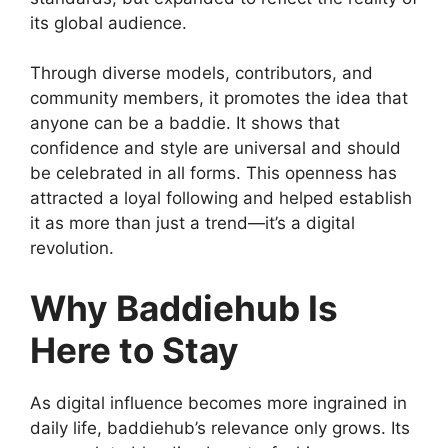
its global audience.
Through diverse models, contributors, and
community members, it promotes the idea that
anyone can be a baddie. It shows that
confidence and style are universal and should
be celebrated in all forms. This openness has
attracted a loyal following and helped establish
it as more than just a trend—it’s a digital
revolution.
Why Baddiehub Is
Here to Stay
As digital influence becomes more ingrained in
daily life, baddiehub’s relevance only grows. Its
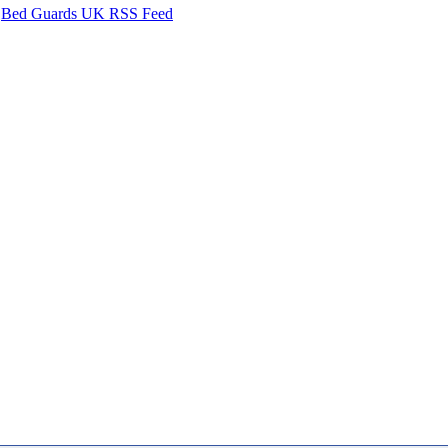
Bed Guards UK RSS Feed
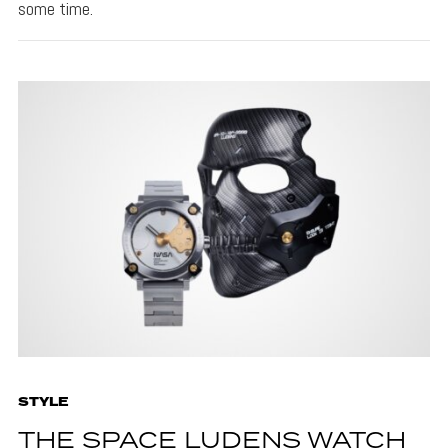
some time.
STYLE
THE SPACE LUDENS WATCH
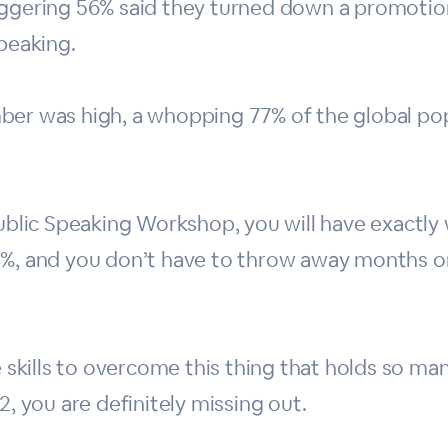
aggering 56% said they turned down a promotion
speaking.
ber was high, a whopping 77% of the global po
.
 Public Speaking Workshop, you will have exact
3%, and you don’t have to throw away months or
he skills to overcome this thing that holds so 
2, you are definitely missing out.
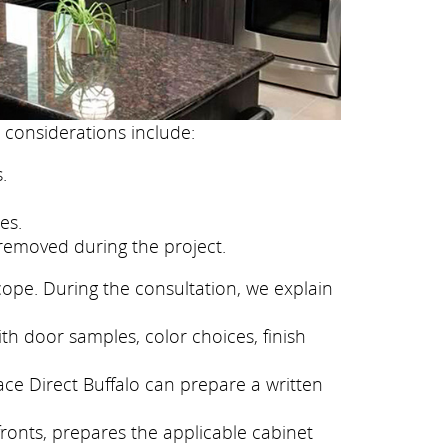
 considerations include:
.
es.
removed during the project.
cope. During the consultation, we explain
ith door samples, color choices, finish
ace Direct Buffalo can prepare a written
fronts, prepares the applicable cabinet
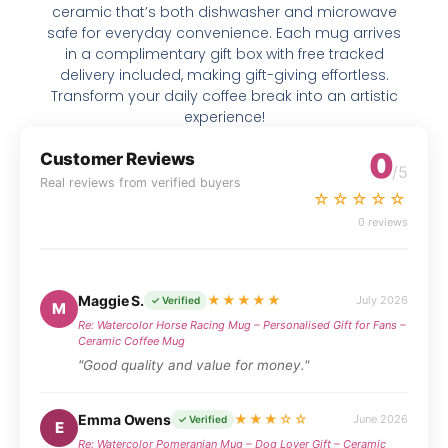
ceramic that’s both dishwasher and microwave
safe for everyday convenience. Each mug arrives
in a complimentary gift box with free tracked
delivery included, making gift-giving effortless.
Transform your daily coffee break into an artistic
experience!
0
Customer Reviews
/5
Real reviews from verified buyers
☆☆☆☆☆
0 reviews
Maggie S.
★★★★★
July 2026
✓ Verified
M
Re: Watercolor Horse Racing Mug – Personalised Gift for Fans –
Ceramic Coffee Mug
"Good quality and value for money."
Emma Owens
★★★☆☆
June 2026
✓ Verified
E
Re: Watercolor Pomeranian Mug – Dog Lover Gift – Ceramic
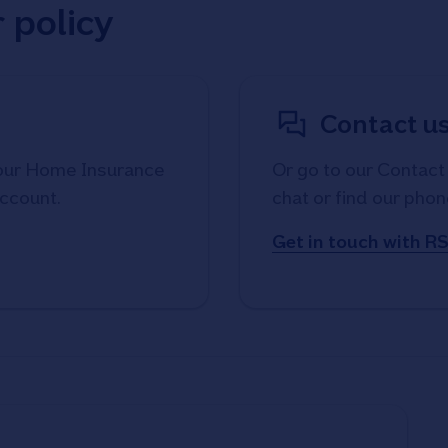
 policy
Contact us
your Home Insurance
Or go to our Contact 
account.
chat or find our phon
Get in touch with R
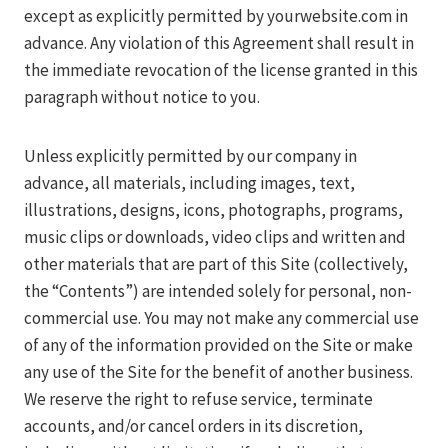
except as explicitly permitted by yourwebsite.com in
advance. Any violation of this Agreement shall result in
the immediate revocation of the license granted in this
paragraph without notice to you.
Unless explicitly permitted by our company in
advance, all materials, including images, text,
illustrations, designs, icons, photographs, programs,
music clips or downloads, video clips and written and
other materials that are part of this Site (collectively,
the “Contents”) are intended solely for personal, non-
commercial use. You may not make any commercial use
of any of the information provided on the Site or make
any use of the Site for the benefit of another business.
We reserve the right to refuse service, terminate
accounts, and/or cancel orders in its discretion,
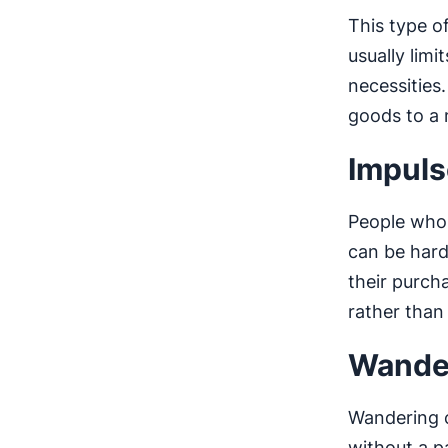
This type o
usually limi
necessities
goods to a
Impuls
People who 
can be hard
their purch
rather than
Wande
Wandering 
without a p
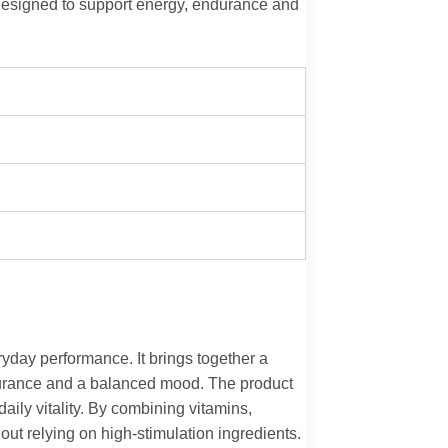
 designed to support energy, endurance and
ryday performance. It brings together a
ndurance and a balanced mood. The product
daily vitality. By combining vitamins,
out relying on high-stimulation ingredients.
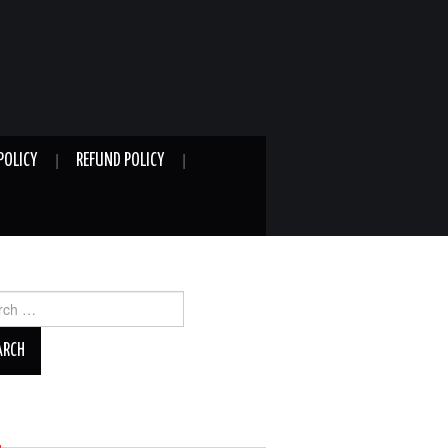
POLICY
REFUND POLICY
ch
A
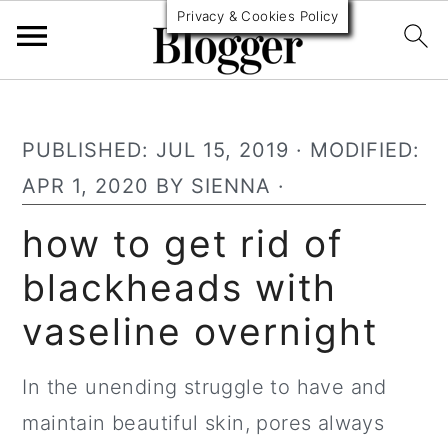
Privacy & Cookies Policy
S
S
S
k
k
k
PUBLISHED:
JUL 15, 2019
· MODIFIED:
i
i
i
APR 1, 2020
BY
SIENNA
·
p
p
p
how to get rid of
t
t
t
blackheads with
o
o
o
p
m
p
vaseline overnight
r
a
r
i
i
i
In the unending struggle to have and
m
n
m
maintain beautiful skin, pores always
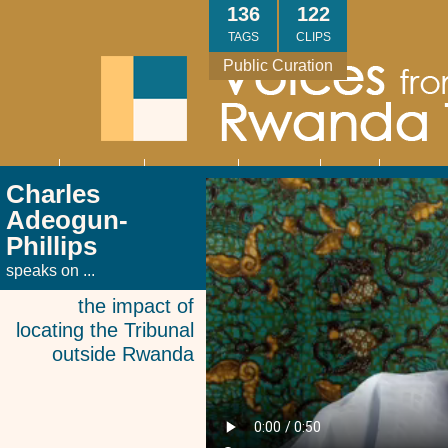
Skip
136
122
to
TAGS
CLIPS
main
Public Curation
content
About
Interviews
Community
Research
Thank
Contact
Main
Charles
navigation
You
Us
Adeogun-
Phillips
speaks on ...
the impact of
locating the Tribunal
outside Rwanda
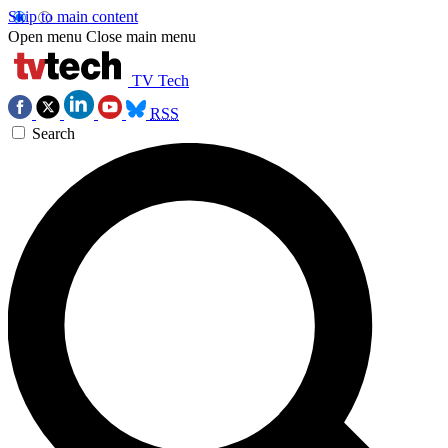
Skip to main content
Open menu
Close main menu
TV Tech
RSS
Search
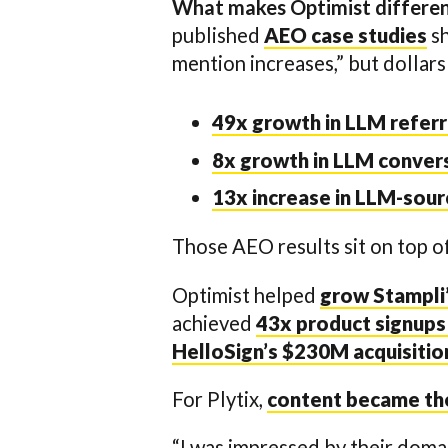
What makes Optimist different
published
AEO case studies
sh
mention increases,” but dollars
49x growth in LLM referr
8x growth in LLM conver
13x increase in LLM-sou
Those AEO results sit on top o
Optimist helped
grow Stampli’
achieved
43x product signups
HelloSign’s $230M acquisiti
For Plytix,
content became the 
“I was impressed by their doma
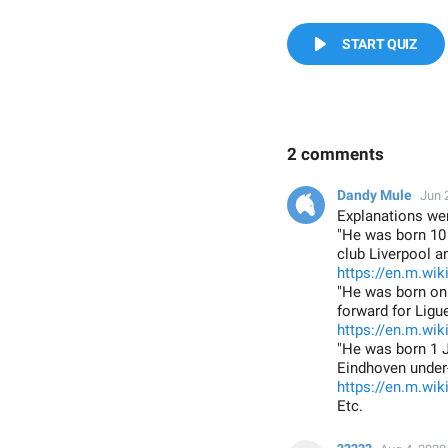
START QUIZ
2 comments
Dandy Mule
Jun 
Explanations wer
"He was born 10 
club Liverpool a
https://en.m.wi
"He was born on 
forward for Ligu
https://en.m.wi
"He was born 1 J
Eindhoven under
https://en.m.wik
Etc.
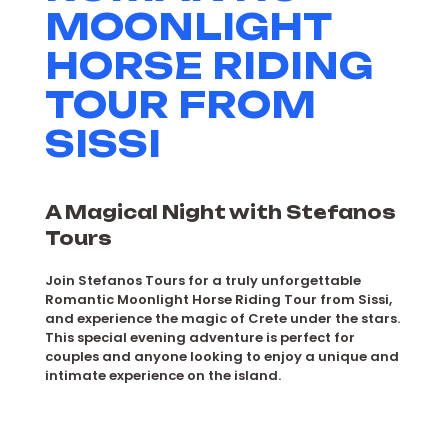
MOONLIGHT
HORSE RIDING
TOUR FROM
SISSI
A Magical Night with Stefanos
Tours
Join Stefanos Tours for a truly unforgettable
Romantic Moonlight Horse Riding Tour from Sissi,
and experience the magic of Crete under the stars.
This special evening adventure is perfect for
couples and anyone looking to enjoy a unique and
intimate experience on the island.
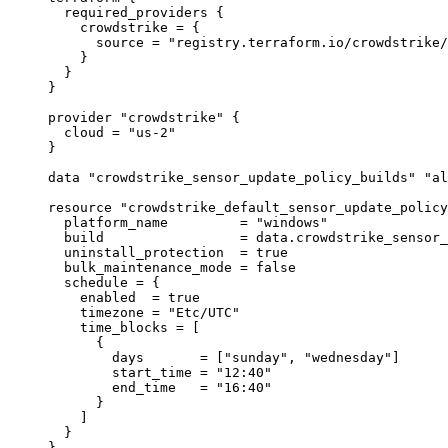
required_providers
 {
crowdstrike
=
{
source
=
"registry.terraform.io/crowdstrike/
}
}
}
provider
"crowdstrike"
 {
cloud
=
"us-2"
}
data
"crowdstrike_sensor_update_policy_builds"
"al
resource
"crowdstrike_default_sensor_update_policy
platform_name
=
"windows"
build
=
data
.
crowdstrike_sensor_
uninstall_protection
=
true
bulk_maintenance_mode
=
false
schedule
=
{
enabled
=
true
timezone
=
"Etc/UTC"
time_blocks
=
 [
{
days
=
 [
"sunday"
, 
"wednesday"
]
start_time
=
"12:40"
end_time
=
"16:40"
}
]
}
}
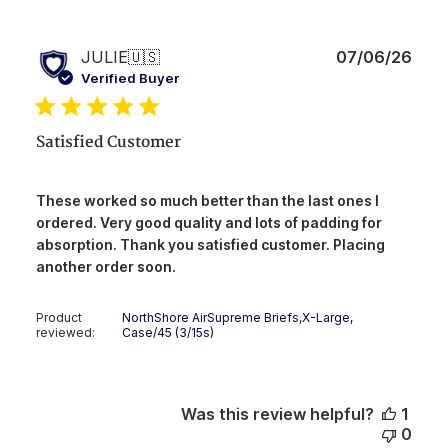
Publ
JULIE
🇺🇸
07/06/26
date
Verified Buyer
Satisfied Customer
These worked so much better than the last ones I
ordered. Very good quality and lots of padding for
absorption. Thank you satisfied customer. Placing
another order soon.
Product
NorthShore AirSupreme Briefs,X-Large,
reviewed:
Case/45 (3/15s)
Was this review helpful?
1
0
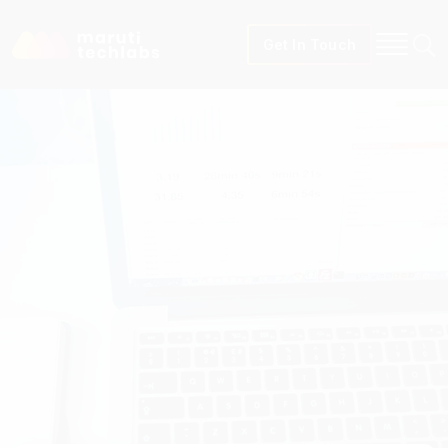
Get In Touch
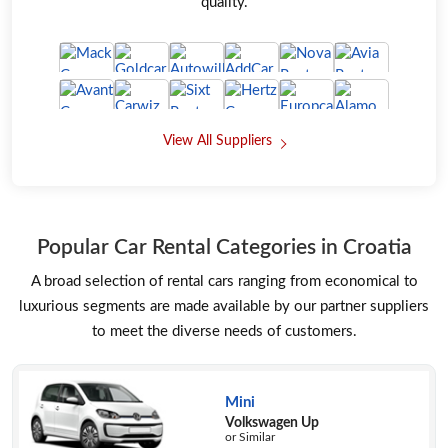
quality.
View All Suppliers
Popular Car Rental Categories in Croatia
A broad selection of rental cars ranging from economical to
luxurious segments are made available by our partner suppliers
to meet the diverse needs of customers.
Mini
Volkswagen Up
or Similar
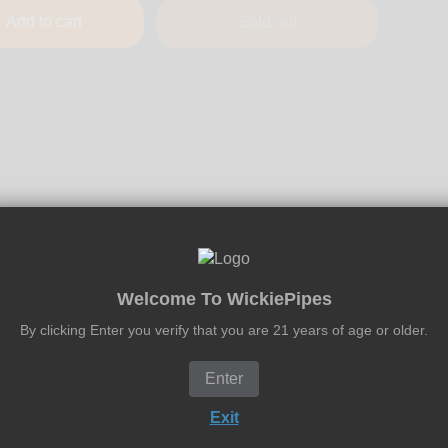
Add to cart
Sold out
Welcome To WickiePipes
By clicking Enter you verify that you are 21 years of age or older.
Enter
Exit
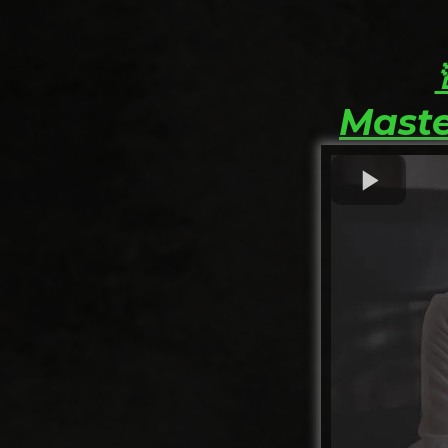
Maste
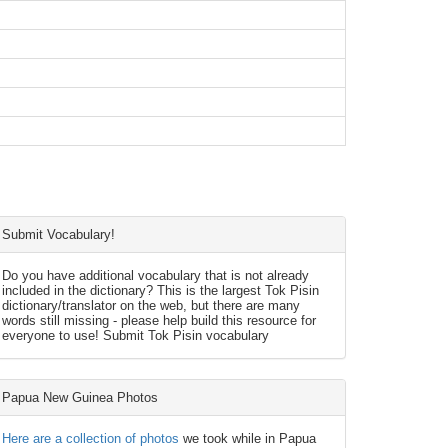
Submit Vocabulary!
Do you have additional vocabulary that is not already
included in the dictionary? This is the largest Tok Pisin
dictionary/translator on the web, but there are many
words still missing - please help build this resource for
everyone to use! Submit Tok Pisin vocabulary
Papua New Guinea Photos
Here are a collection of photos
we took while in Papua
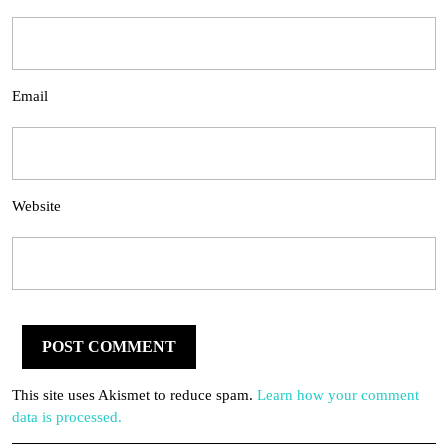
Email
Website
This site uses Akismet to reduce spam.
Learn how your comment
data is processed.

__________________________________________________

ABOUT THIS TASK :: Within the listing above, the range opens at the line with "be celebrated in all forms. This openness has" and closes at the line with "As digital influence". Reproduce exactly the lines of that range, including both ends.

EXPECTED OUTPUT ::
be celebrated in all forms. This openness has
attracted a loyal following and helped establish
it as more than just a trend—it’s a digital
revolution.
Why Baddiehub Is
Here to Stay
As digital influence becomes more ingrained in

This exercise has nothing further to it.